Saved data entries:
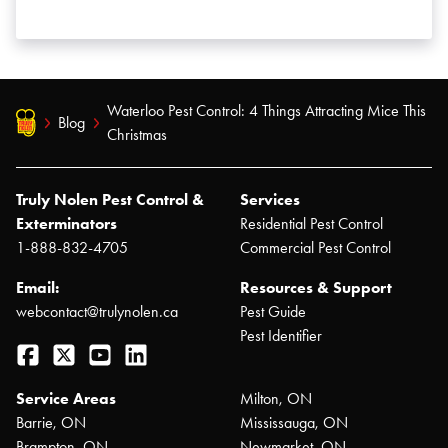
Waterloo Pest Control: 4 Things Attracting Mice This
Blog
Christmas
Truly Nolen Pest Control &
Services
Exterminators
Residential Pest Control
1-888-832-4705
Commercial Pest Control
Email:
Resources & Support
webcontact@trulynolen.ca
Pest Guide
Pest Identifier
Facebook
Twitter
YouTube
LinkedIn
Service Areas
Milton, ON
Barrie, ON
Mississauga, ON
Brampton, ON
Newmarket, ON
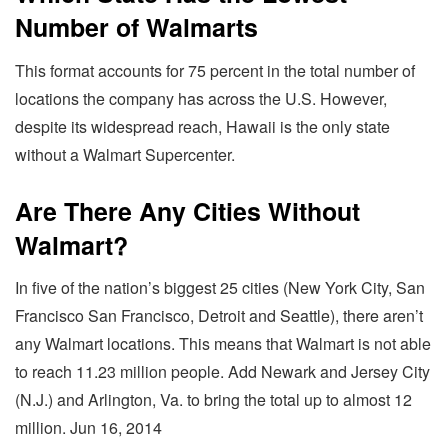
Number of Walmarts
This format accounts for 75 percent in the total number of
locations the company has across the U.S. However,
despite its widespread reach, Hawaii is the only state
without a Walmart Supercenter.
Are There Any Cities Without
Walmart?
In five of the nation’s biggest 25 cities (New York City, San
Francisco San Francisco, Detroit and Seattle), there aren’t
any Walmart locations. This means that Walmart is not able
to reach 11.23 million people. Add Newark and Jersey City
(N.J.) and Arlington, Va. to bring the total up to almost 12
million. Jun 16, 2014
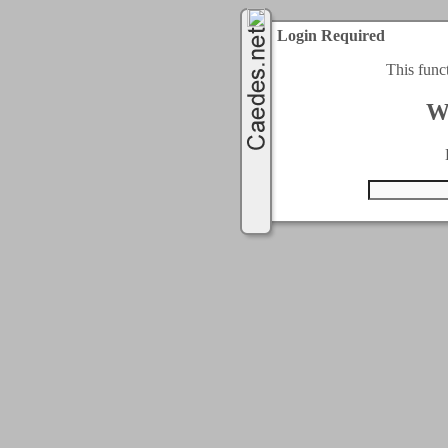
Login Required
This func
W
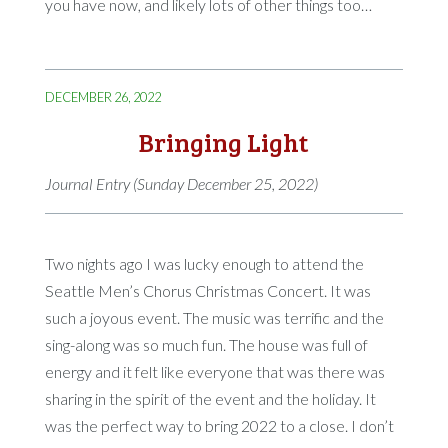
you have now, and likely lots of other things too…
DECEMBER 26, 2022
Bringing Light
Journal Entry (Sunday December 25, 2022)
Two nights ago I was lucky enough to attend the
Seattle Men’s Chorus Christmas Concert. It was
such a joyous event. The music was terrific and the
sing-along was so much fun. The house was full of
energy and it felt like everyone that was there was
sharing in the spirit of the event and the holiday. It
was the perfect way to bring 2022 to a close. I don’t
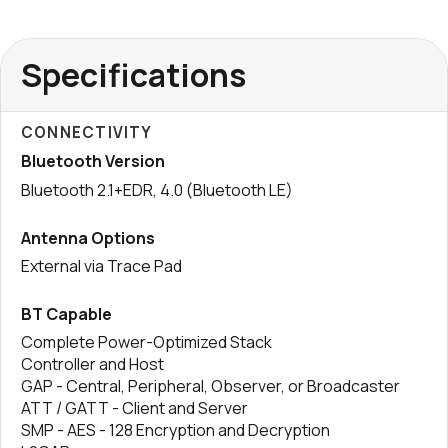
Specifications
CONNECTIVITY
Bluetooth Version
Bluetooth 2.1+EDR, 4.0 (Bluetooth LE)
Antenna Options
External via Trace Pad
BT Capable
Complete Power-Optimized Stack
Controller and Host
GAP - Central, Peripheral, Observer, or Broadcaster
ATT / GATT - Client and Server
SMP - AES - 128 Encryption and Decryption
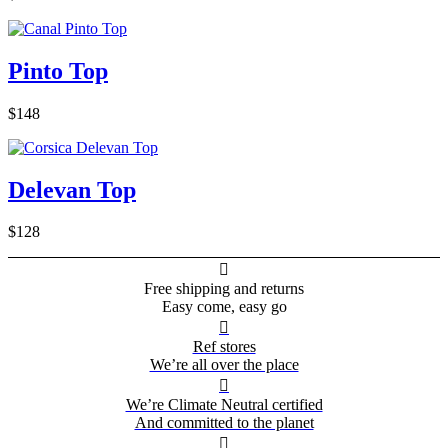
Pinto Top
$148
Delevan Top
$128

Free shipping and returns
Easy come, easy go

Ref stores
We’re all over the place

We’re Climate Neutral certified
And committed to the planet

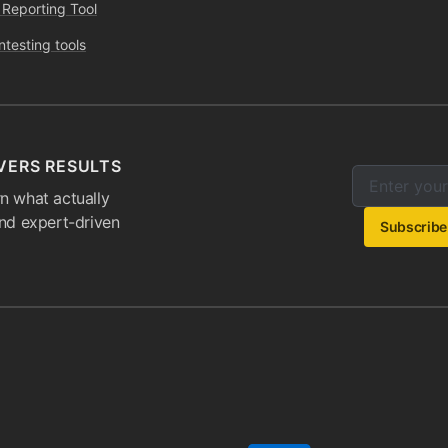
 Reporting Tool
ntesting tools
VERS RESULTS
Enter your e
Email addres
n what actually
and expert-driven
Subscribe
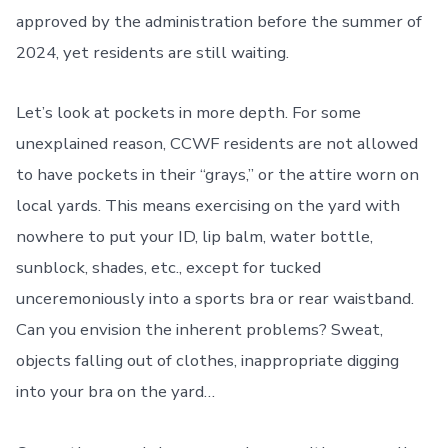
approved by the administration before the summer of
2024, yet residents are still waiting.
Let’s look at pockets in more depth. For some
unexplained reason, CCWF residents are not allowed
to have pockets in their “grays,” or the attire worn on
local yards. This means exercising on the yard with
nowhere to put your ID, lip balm, water bottle,
sunblock, shades, etc., except for tucked
unceremoniously into a sports bra or rear waistband.
Can you envision the inherent problems? Sweat,
objects falling out of clothes, inappropriate digging
into your bra on the yard…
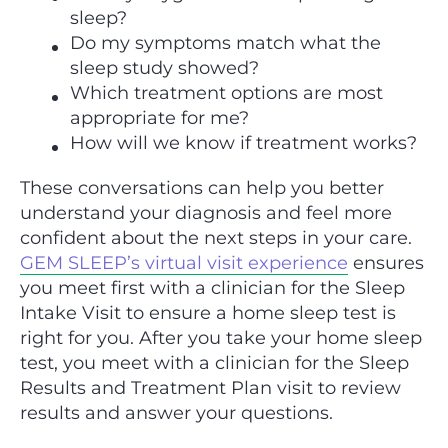
sleep?
Do my symptoms match what the
sleep study showed?
Which treatment options are most
appropriate for me?
How will we know if treatment works?
These conversations can help you better
understand your diagnosis and feel more
confident about the next steps in your care.
GEM SLEEP’s virtual visit experience
ensures
you meet first with a clinician for the Sleep
Intake Visit to ensure a home sleep test is
right for you. After you take your home sleep
test, you meet with a clinician for the Sleep
Results and Treatment Plan visit to review
results and answer your questions.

▶ [Task]: If an entry holds an image, omit that image and print the remainder exactly as it stands.

▶ [The completed task]:
Waterloo Pest Control: 4 Things Attracting Mice This
Blog
Christmas
Truly Nolen Pest Control &
Services
Exterminators
Residential Pest Control
1-888-832-4705
Commercial Pest Control
Email:
Resources & Support
webcontact@trulynolen.ca
Pest Guide
Pest Identifier
Facebook
Twitter
YouTube
LinkedIn
Service Areas
Milton, ON
Barrie, ON
Mississauga, ON
Brampton, ON
Newmarket, ON
Number of Walmarts
This format accounts for 75 percent in the total number of
locations the company has across the U.S. However,
despite its widespread reach, Hawaii is the only state
without a Walmart Supercenter.
Are There Any Cities Without
Walmart?
In five of the nation’s biggest 25 cities (New York City, San
Francisco San Francisco, Detroit and Seattle), there aren’t
any Walmart locations. This means that Walmart is not able
to reach 11.23 million people. Add Newark and Jersey City
(N.J.) and Arlington, Va. to bring the total up to almost 12
million. Jun 16, 2014
Login Required
This func
W
you have now, and likely lots of other things too…
DECEMBER 26, 2022
Bringing Light
Journal Entry (Sunday December 25, 2022)
Two nights ago I was lucky enough to attend the
Seattle Men’s Chorus Christmas Concert. It was
such a joyous event. The music was terrific and the
sing-along was so much fun. The house was full of
energy and it felt like everyone that was there was
sharing in the spirit of the event and the holiday. It
was the perfect way to bring 2022 to a close. I don’t
Specifications
CONNECTIVITY
Bluetooth Version
Bluetooth 2.1+EDR, 4.0 (Bluetooth LE)
Antenna Options
External via Trace Pad
BT Capable
Complete Power-Optimized Stack
Controller and Host
GAP - Central, Peripheral, Observer, or Broadcaster
ATT / GATT - Client and Server
SMP - AES - 128 Encryption and Decryption
Pinto Top
$148
Delevan Top
$128

Free shipping and returns
Easy come, easy go

Ref stores
We’re all over the place

We’re Climate Neutral certified
And committed to the planet

 Reporting Tool
ntesting tools
VERS RESULTS
Enter your e
Email addres
n what actually
and expert-driven
Subscribe
approved by the administration before the summer of
2024, yet residents are still waiting.
Let’s look at pockets in more depth. For some
unexplained reason, CCWF residents are not allowed
to have pockets in their “grays,” or the attire worn on
local yards. This means exercising on the yard with
nowhere to put your ID, lip balm, water bottle,
sunblock, shades, etc., except for tucked
unceremoniously into a sports bra or rear waistband.
Can you envision the inherent problems? Sweat,
objects falling out of clothes, inappropriate digging
into your bra on the yard…
sleep?
Do my symptoms match what the
sleep study showed?
Which treatment options are most
appropriate for me?
How will we know if treatment works?
These conversations can help you better
understand your diagnosis and feel more
confident about the next steps in your care.
GEM SLEEP’s virtual visit experience
ensures
you meet first with a clinician for the Sleep
Intake Visit to ensure a home sleep test is
right for you. After you take your home sleep
test, you meet with a clinician for the Sleep
Results and Treatment Plan visit to review
results and answer your questions.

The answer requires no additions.